DETROIT – Detroit’s police chief stepped down Monday after a week of embarrassing revelations about a sexual relationship with a subordinate, forcing the city to search for a fifth leader in four years for a department dealing with one of the nation’s highest violent-crime rates.
Ralph Godbee was hired two years ago to replace a predecessor fired after an affair with a female officer who allegedly also had a relationship with Godbee.
His departure extends the revolving door of leadership in a cash-strapped city.
Detroit’s next chief will be its 10th since 1991, and several of those were forced out amid allegations of wrongdoing.
“Not having a stable head makes the rest of it unstable,” former Detroit Police Chief Isaiah McKinnon said of the musical chairs in the city’s top cop’s office. “The officers are going to go out and try to do their jobs, but you need a stable head.”
Godbee stepped down after married internal affairs officer Angelica Robinson said she and the married chief had a yearlong sexual relationship.
It was the second alleged tryst with a subordinate to surface against Godbee since he became chief in 2010.
Robinson posted a photo on Twitter of her with a police gun in her mouth. Her attorney, David Robinson, said the photo was posted after she learned Godbee was at a police conference a week ago in San Diego with another woman.
He said Godbee had other officers locate Angelica Robinson and put her under surveillance.
There was no mention of the scandal in an eight-paragraph letter Godbee sent to Mayor Dave Bing announcing what was described as a “retirement.”
Bing insisted he didn’t push the 25-year veteran to leave but called it the “right decision.”
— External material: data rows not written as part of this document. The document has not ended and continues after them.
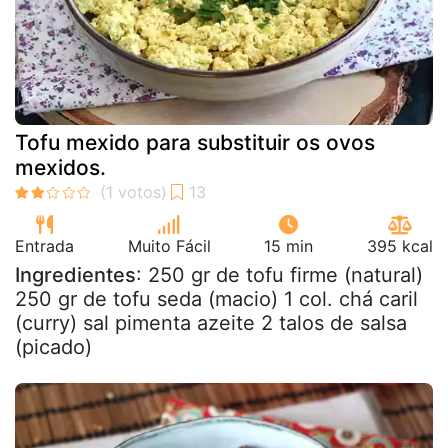
Tofu mexido para substituir os ovos
mexidos.
Entrada
Muito Fácil
15 min
395 kcal
Ingredientes
: 250 gr de tofu firme (natural)
250 gr de tofu seda (macio) 1 col. chá caril
(curry) sal pimenta azeite 2 talos de salsa
(picado)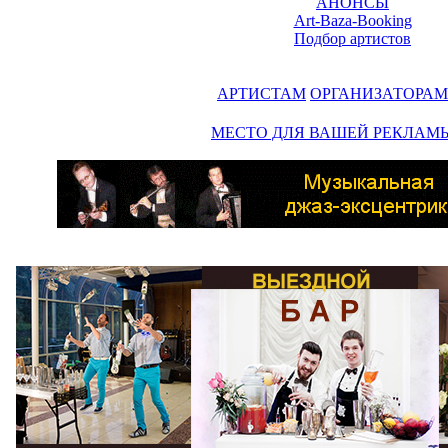
АНОНСЫ
Art-Baza-Booking
Подбор артистов
АРТИСТАМ
ОРГАНИЗАТОРАМ
МЕСТО ДЛЯ ВАШЕЙ РЕКЛАМ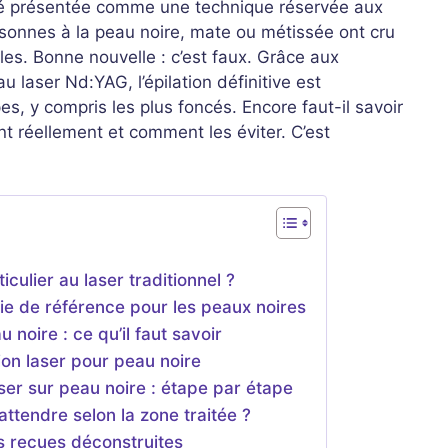
été présentée comme une technique réservée aux
rsonnes à la peau noire, mate ou métissée ont cru
les. Bonne nouvelle : c’est faux. Grâce aux
laser Nd:YAG, l’épilation définitive est
es, y compris les plus foncés. Encore faut-il savoir
t réellement et comment les éviter. C’est
culier au laser traditionnel ?
ie de référence pour les peaux noires
u noire : ce qu’il faut savoir
ion laser pour peau noire
ser sur peau noire : étape par étape
ttendre selon la zone traitée ?
ées reçues déconstruites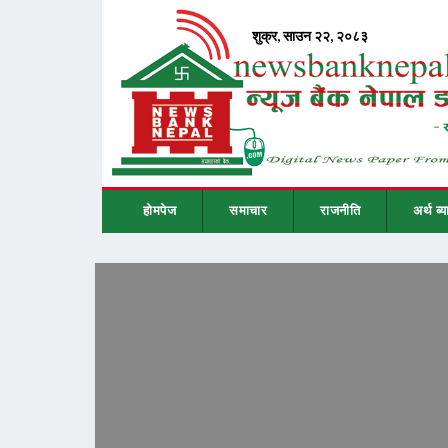
होमपेज
समाचार
राजनीति
अर्थ ब्य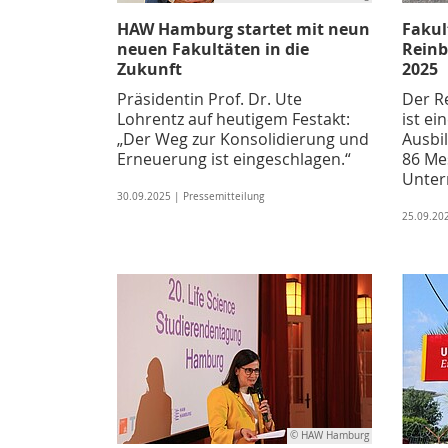
HAW Hamburg startet mit neun
Fakul
neuen Fakultäten in die
Reinb
Zukunft
2025
Präsidentin Prof. Dr. Ute
Der R
Lohrentz auf heutigem Festakt:
ist ei
„Der Weg zur Konsolidierung und
Ausbi
Erneuerung ist eingeschlagen.“
86 Me
Unter
30.09.2025 | Pressemitteilung
25.09.20
© HAW Hamburg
“He was very contrite, I think embarrassed,” Bing said at a news conference. “He felt he had let me down. He felt he had let the department down. He felt he had let the citizens of Detroit down. We’re not perfect individuals, and a lot of us make mistakes. This one was very costly.”
As the city begins its search, police rank-and-file are becoming more vocal about a 10-percent pay cut and 12-hour work shifts enacted near the end of Godbee’s tenure.
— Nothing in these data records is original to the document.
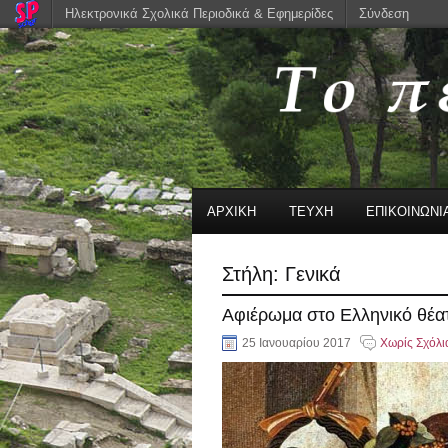
Ηλεκτρονικά Σχολικά Περιοδικά & Εφημερίδες
Σύνδεση
ΑΡΧΙΚΗ
ΤΕΥΧΗ
ΕΠΙΚΟΙΝΩΝΙ
Στήλη:
Γενικά
Αφιέρωμα στο Ελληνικό θέα
25 Ιανουαρίου 2017
Χωρίς Σχόλι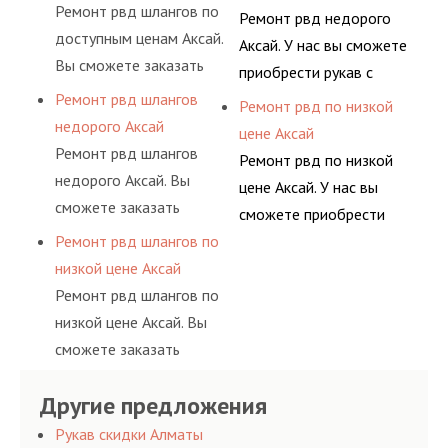
долговременного
высококвалифицирован
Ремонт рвд шлангов по
комплектующими,
Ремонт рвд недорого
комплексного
ными спецами, которые
доступным ценам Аксай.
АДЫМ Инжиниринг
Аксай. У нас вы сможете
обслуживания
помогут решить любую
Вы сможете заказать
предлагает ремонт
приобрести рукав с
гидросистем Вашего
сложную задачу.
сервис РВД на разовой
шлангов высокого
Ремонт рвд шлангов
разными фитингами и
Ремонт рвд по низкой
предприятия.
основе либо на
давления. Ремонт
недорого Аксай
комплектующими,
цене Аксай
условиях
шлангов производится
Ремонт рвд шлангов
АДЫМ Инжиниринг
Ремонт рвд по низкой
долговременного
высококвалифицирован
недорого Аксай. Вы
предлагает ремонт
цене Аксай. У нас вы
комплексного
ными спецами, которые
сможете заказать
шлангов высокого
сможете приобрести
обслуживания
помогут решить любую
сервис РВД на разовой
давления. Ремонт
Ремонт рвд шлангов по
рукав с разными
гидросистем Вашего
сложную задачу.
основе либо на
шлангов производится
низкой цене Аксай
фитингами и
предприятия.
условиях
высококвалифицирован
Ремонт рвд шлангов по
комплектующими,
долговременного
ными спецами, которые
низкой цене Аксай. Вы
АДЫМ Инжиниринг
комплексного
помогут решить любую
сможете заказать
предлагает ремонт
обслуживания
сложную задачу.
сервис РВД на разовой
шлангов высокого
гидросистем Вашего
Другие предложения
основе либо на
давления. Ремонт
предприятия.
условиях
шлангов производится
Рукав скидки Алматы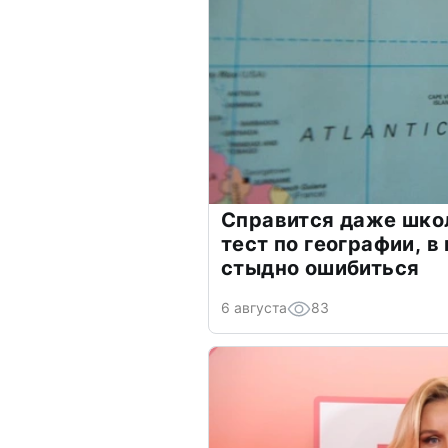
Справится даже шко
тест по географии, в
стыдно ошибиться
6 августа
83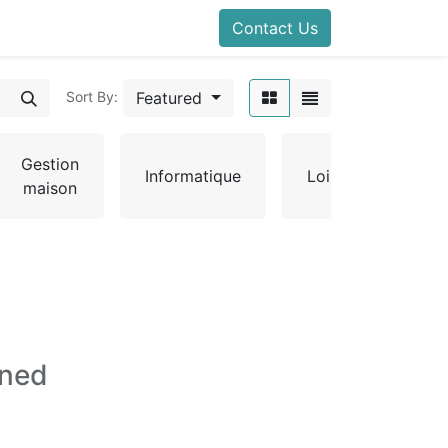
Contact Us
Featured
Sort By:
Gestion
Informatique
Loisir
Meu
maison
ined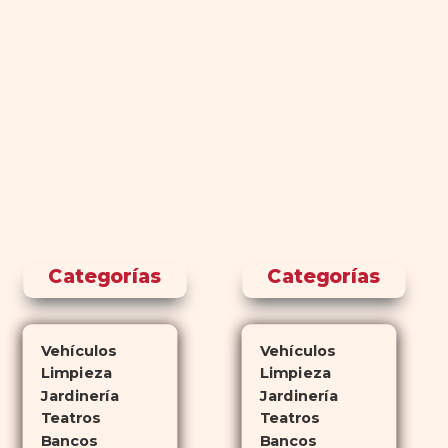
Categorías
Categorías
Vehículos
Vehículos
Limpieza
Limpieza
Jardinería
Jardinería
Teatros
Teatros
Bancos
Bancos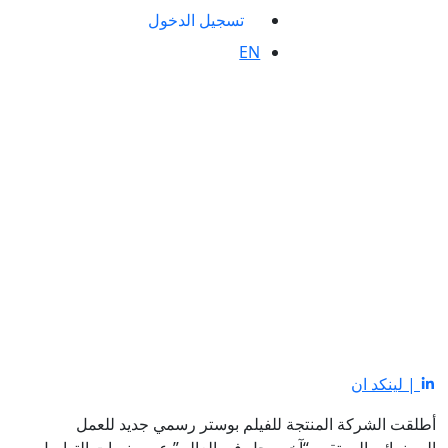
تسجيل الدخول
EN
| لينكد ان
أطلقت الشركة المنتجة للفيلم بوستر رسمي جديد للعمل
السينمائي المرتقب “آخر رجل في العالم” عبر منصات التواصل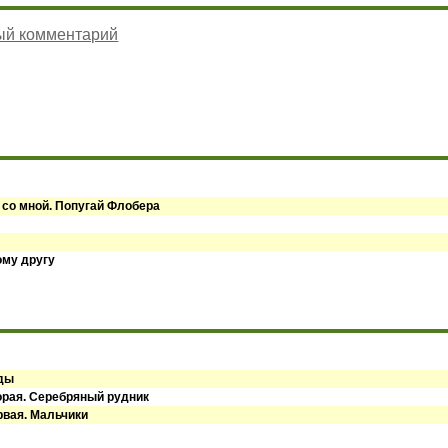
ый комментарий
 со мной. Попугай Флобера
ому другу
оды
орая. Серебряный рудник
рвая. Мальчики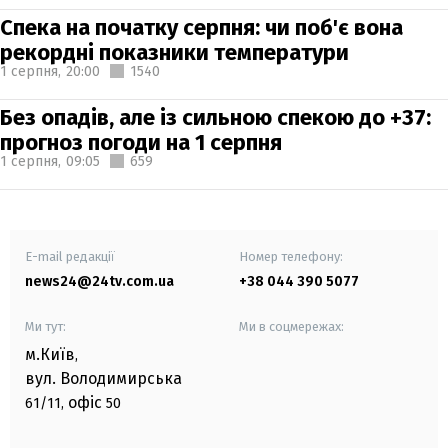
Спека на початку серпня: чи поб'є вона
рекордні показники температури
1 серпня,
20:00
1540
Без опадів, але із сильною спекою до +37:
прогноз погоди на 1 серпня
1 серпня,
09:05
659
E-mail редакції
Номер телефону:
news24@24tv.com.ua
+38 044 390 5077
Ми тут:
Ми в соцмережах:
м.Київ
,
вул. Володимирська
офіс
61/11,
50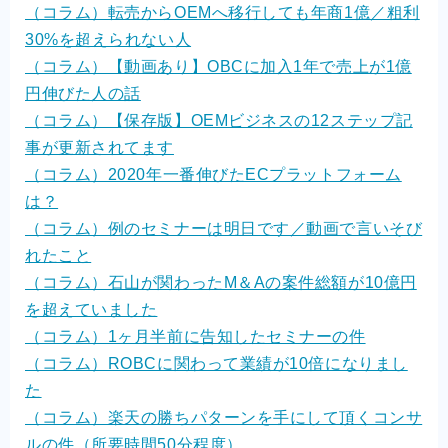
（コラム）転売からOEMへ移行しても年商1億／粗利
30%を超えられない人
（コラム）【動画あり】OBCに加入1年で売上が1億
円伸びた人の話
（コラム）【保存版】OEMビジネスの12ステップ記
事が更新されてます
（コラム）2020年一番伸びたECプラットフォーム
は？
（コラム）例のセミナーは明日です／動画で言いそび
れたこと
（コラム）石山が関わったM＆Aの案件総額が10億円
を超えていました
（コラム）1ヶ月半前に告知したセミナーの件
（コラム）ROBCに関わって業績が10倍になりまし
た
（コラム）楽天の勝ちパターンを手にして頂くコンサ
ルの件（所要時間50分程度）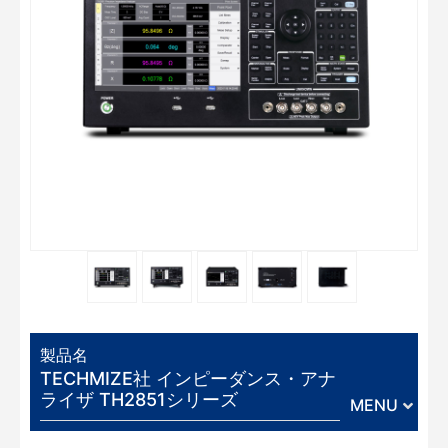
製品名
TECHMIZE社 インピーダンス・アナ
ライザ TH2851シリーズ
MENU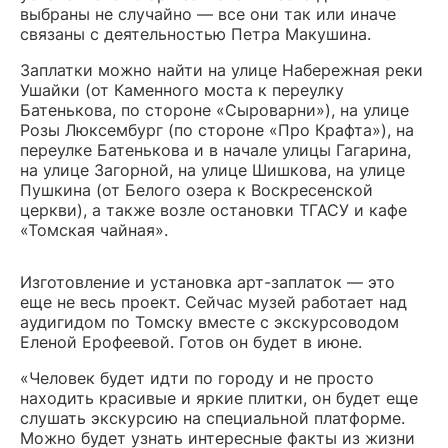
выбраны не случайно — все они так или иначе
связаны с деятельностью Петра Макушина.
Заплатки можно найти на улице Набережная реки
Ушайки (от Каменного моста к переулку
Батенькова, по стороне «Сыроварни»), на улице
Розы Люксембург (по стороне «Про Крафта»), на
переулке Батенькова и в начале улицы Гагарина,
на улице Загорной, на улице Шишкова, на улице
Пушкина (от Белого озера к Воскресенской
церкви), а также возле остановки ТГАСУ и кафе
«Томская чайная».
Изготовление и установка арт-заплаток — это
еще не весь проект. Сейчас музей работает над
аудигидом по Томску вместе с экскурсоводом
Еленой Ерофеевой. Готов он будет в июне.
«Человек будет идти по городу и не просто
находить красивые и яркие плитки, он будет еще
слушать экскурсию на специальной платформе.
Можно будет узнать интересные факты из жизни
Bing’s office contends those cuts and others are necessary to help reduce a budget deficit of more than $200 million and to help keep Detroit out of state receivership.
McKinnon, who led the police department for four years in the mid-1990s and resigned to teach at a local university, said the city should also look outside the ranks for its new chief.
“Detroit, traditionally, has been somewhat of an enclosed city,” McKinnon said. “For some reason, we are reluctant to bring outsiders in ... particularly in law enforcement. The feeling is Detroiters know Detroit better.”
The track record in recent years, however, has been shaky.
Godbee’s predecessor, Warren Evans, was unceremoniously dumped by Bing in 2010 for taking part in a promotional video for a cable police reality show. Bing later said he also fired Evans because the chief was romantically involved with a lieutenant. It later was learned that Godbee also had a relationship with that female officer when he held the rank of assistant chief.
A year earlier, Bing fired chief James Barren after less than a year on the job. At the time, Bing said Barren didn’t do anything wrong, but that he felt the police department needed a leadership change.
Barren had replaced Ella Bully-Cummings, who retired in 2008 during a text-messaging sex scandal that toppled Mayor Kwame Kilpatrick from office. Kilpatrick currently faces a corruption scandal.
Bully-Cummings followed Jerry Oliver, who resigned in November 2003 after federal inspectors found a loaded .25-caliber handgun in his checked baggage at Detroit Metropolitan Airport. Oliver pleaded no contest to a misdemeanor charge of possession of an unlicensed handgun.
But none of their troubles compare to the fall of long-time chief William Hart whose career ended when a federal grand jury indicted him in 1991 for embezzling $2.6 million from the department’s drug enforcement fund. He served seven years in prison.
Bing, who tapped 38-year police veteran Chester Logan to lead the department in the interim while a search is being conducted, insisted that another change at the top shouldn’t reflect poorly on the department’s 2,600-plus officers.
“They’re under a lot of stress and strain. I sympathize with them. I empathize with them,” Bing said.
But the selection process will be different than how chiefs were chosen in the past, political analyst and former city councilwoman Sheila Cockrel said.
Under the new City Charter, the police board of commissioners has to hire an executive search firm to compile a list of candidates. Bing would then select who he wants to fill the job with the City Council having to approve the choice, said Cockrel, who has concerns about the charter mandate.
Godbee, who made $140,400 per year as chief, has not publicly commented on the revelations of his affair with Angelica Robinson. But in a letter to Bing wrote that “retirement is only another way to say transition.”
“I always will be actively engaged in our community, our school system, our community colleges and our churches,” the letter continued. “My mission it to continue to work hard to make this city the best it can be.”
Bing placed Godbee on a 30-day suspension last week pending the investigation.
The mayor told reporters that he had talked to Godbee “on more than one occasion” about his relationships.
“He confided in me that he had changed his ways,” Bing said. “I had no reason not to believe that. ... He didn’t live up to those expectations and it leads us to where we are.”